▶ [YOUR GOAL] Your task is to copy every line below that contains the word "دوران".
==== DATA FOR REVIEW ====
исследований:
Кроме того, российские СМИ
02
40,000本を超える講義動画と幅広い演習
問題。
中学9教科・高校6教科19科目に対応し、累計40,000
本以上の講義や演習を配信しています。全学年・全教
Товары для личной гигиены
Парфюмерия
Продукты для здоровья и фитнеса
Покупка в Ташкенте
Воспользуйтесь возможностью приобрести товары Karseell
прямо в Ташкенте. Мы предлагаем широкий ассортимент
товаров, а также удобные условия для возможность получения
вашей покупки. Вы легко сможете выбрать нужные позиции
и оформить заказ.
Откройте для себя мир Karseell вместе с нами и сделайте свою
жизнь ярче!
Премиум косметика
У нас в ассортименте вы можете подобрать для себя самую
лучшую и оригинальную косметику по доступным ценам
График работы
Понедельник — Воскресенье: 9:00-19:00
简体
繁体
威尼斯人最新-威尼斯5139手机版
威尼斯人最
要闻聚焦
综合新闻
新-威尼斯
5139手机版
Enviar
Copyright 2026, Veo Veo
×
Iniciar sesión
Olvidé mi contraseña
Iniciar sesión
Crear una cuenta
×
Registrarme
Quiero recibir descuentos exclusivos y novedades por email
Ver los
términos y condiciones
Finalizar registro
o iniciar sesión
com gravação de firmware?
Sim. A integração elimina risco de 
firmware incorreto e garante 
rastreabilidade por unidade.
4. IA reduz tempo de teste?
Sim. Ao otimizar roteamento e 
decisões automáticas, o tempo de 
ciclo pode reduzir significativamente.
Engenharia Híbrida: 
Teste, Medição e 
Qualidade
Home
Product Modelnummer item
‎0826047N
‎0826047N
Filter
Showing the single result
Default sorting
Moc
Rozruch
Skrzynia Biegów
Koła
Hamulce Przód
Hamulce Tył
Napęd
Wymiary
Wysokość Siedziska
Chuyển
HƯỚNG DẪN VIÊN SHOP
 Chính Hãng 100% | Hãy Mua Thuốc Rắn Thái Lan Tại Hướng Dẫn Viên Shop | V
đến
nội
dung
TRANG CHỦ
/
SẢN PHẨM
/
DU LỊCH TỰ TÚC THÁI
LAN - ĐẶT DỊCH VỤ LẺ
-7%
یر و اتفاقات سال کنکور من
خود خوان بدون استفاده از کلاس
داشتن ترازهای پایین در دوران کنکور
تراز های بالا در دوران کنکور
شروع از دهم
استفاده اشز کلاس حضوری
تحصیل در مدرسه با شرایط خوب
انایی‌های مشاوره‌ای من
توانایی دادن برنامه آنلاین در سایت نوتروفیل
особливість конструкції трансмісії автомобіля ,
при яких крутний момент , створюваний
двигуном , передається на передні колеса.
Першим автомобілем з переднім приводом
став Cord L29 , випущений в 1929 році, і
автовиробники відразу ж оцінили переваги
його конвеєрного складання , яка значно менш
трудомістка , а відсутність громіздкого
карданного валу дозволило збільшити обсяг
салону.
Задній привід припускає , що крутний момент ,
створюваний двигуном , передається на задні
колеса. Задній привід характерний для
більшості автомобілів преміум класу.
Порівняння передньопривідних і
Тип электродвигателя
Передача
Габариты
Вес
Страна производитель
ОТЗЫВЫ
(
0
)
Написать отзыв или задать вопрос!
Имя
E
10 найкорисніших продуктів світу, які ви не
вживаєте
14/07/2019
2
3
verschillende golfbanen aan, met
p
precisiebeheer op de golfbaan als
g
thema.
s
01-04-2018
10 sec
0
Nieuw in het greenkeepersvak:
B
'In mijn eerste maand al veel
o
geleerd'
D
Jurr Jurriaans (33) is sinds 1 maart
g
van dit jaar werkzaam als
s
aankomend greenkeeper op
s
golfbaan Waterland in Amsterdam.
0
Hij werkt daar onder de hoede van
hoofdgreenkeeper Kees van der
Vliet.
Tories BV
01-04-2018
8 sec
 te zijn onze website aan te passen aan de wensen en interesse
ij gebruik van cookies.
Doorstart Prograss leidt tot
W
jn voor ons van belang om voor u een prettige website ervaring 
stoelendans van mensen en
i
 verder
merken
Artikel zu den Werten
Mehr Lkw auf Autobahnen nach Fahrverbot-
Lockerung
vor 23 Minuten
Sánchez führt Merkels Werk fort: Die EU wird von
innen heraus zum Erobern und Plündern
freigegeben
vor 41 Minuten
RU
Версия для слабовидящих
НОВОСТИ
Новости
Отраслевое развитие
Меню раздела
====
▶ [RESULT OF THIS EXERCISE]
داشتن ترازهای پایین در دوران کنکور
تراز های بالا در دوران کنکور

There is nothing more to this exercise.